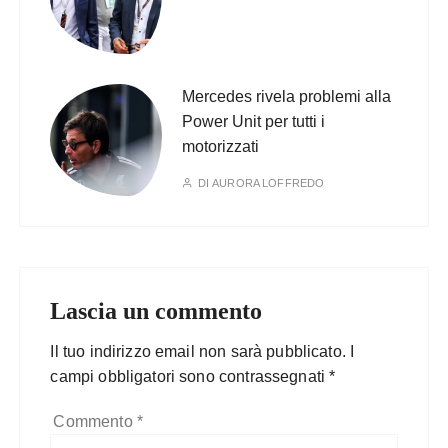
Mercedes rivela problemi alla
Power Unit per tutti i
motorizzati
DI
AURORA LOFFREDO
Lascia un commento
Il tuo indirizzo email non sarà pubblicato.
I
campi obbligatori sono contrassegnati
*
Commento
*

***

**YOUR OBJECTIVE**
Set down, unchanged, the line that contains "Power Unit per tutti i" together with every later line in the records, through the last one.

**RESPONSE BELOW**
Power Unit per tutti i
motorizzati
DI
AURORA LOFFREDO
Lascia un commento
Il tuo indirizzo email non sarà pubblicato.
I
campi obbligatori sono contrassegnati
*
Commento
*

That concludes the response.